'''

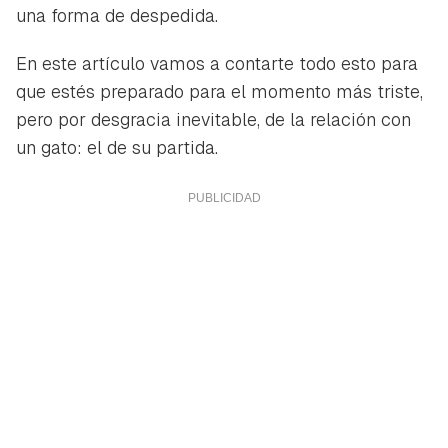
una forma de despedida.
En este artículo vamos a contarte todo esto para
que estés preparado para el momento más triste,
pero por desgracia inevitable, de la relación con
un gato: el de su partida.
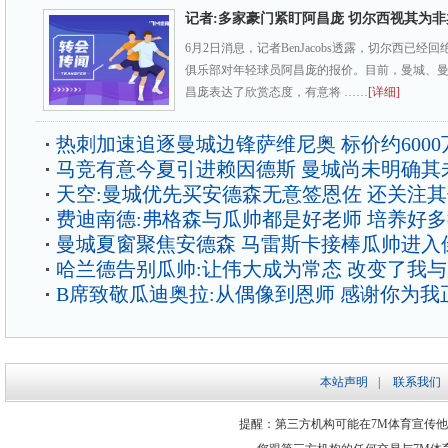
记者:多家豪门紧盯阿昌庞 切尔西视其为非
6月2日消息，记者BenJacobs透露，切尔西已
俱乐部对年轻球员阿昌庞的报价。目前，曼城、
昌庞表达了欣赏态度，有意将 ……
[详细]
热刺加速追逐曼城边锋萨维尼奥 标价约6000
马竞有意今夏引进赖因德斯 曼城尚未明确其
天空:曼城优先买安德森无意签恩佐 还关注
费迪南德:弗格森与瓜帅都是好老师 培养好
曼城夏窗聚焦安德森 马雷斯卡接棒瓜帅进入
哈兰德告别瓜帅:让伟大成为常态 改变了我
B席致敬瓜迪奥拉:从偶像到恩师 感谢你为我
本站声明
|
联系我们
提醒：第三方机构可能在7M体育宣传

'''

What the exercise asks: In this exercise, set down all of the data exactly, without the pictures.

Response for this exercise:
una forma de despedida.
En este artículo vamos a contarte todo esto para
que estés preparado para el momento más triste,
pero por desgracia inevitable, de la relación con
un gato: el de su partida.
记者:多家豪门紧盯阿昌庞 切尔西视其为非
6月2日消息，记者BenJacobs透露，切尔西已
俱乐部对年轻球员阿昌庞的报价。目前，曼城、
昌庞表达了欣赏态度，有意将 ……
[详细]
热刺加速追逐曼城边锋萨维尼奥 标价约6000
马竞有意今夏引进赖因德斯 曼城尚未明确其
天空:曼城优先买安德森无意签恩佐 还关注
费迪南德:弗格森与瓜帅都是好老师 培养好
曼城夏窗聚焦安德森 马雷斯卡接棒瓜帅进入
哈兰德告别瓜帅:让伟大成为常态 改变了我
B席致敬瓜迪奥拉:从偶像到恩师 感谢你为我
本站声明
|
联系我们
提醒：第三方机构可能在7M体育宣传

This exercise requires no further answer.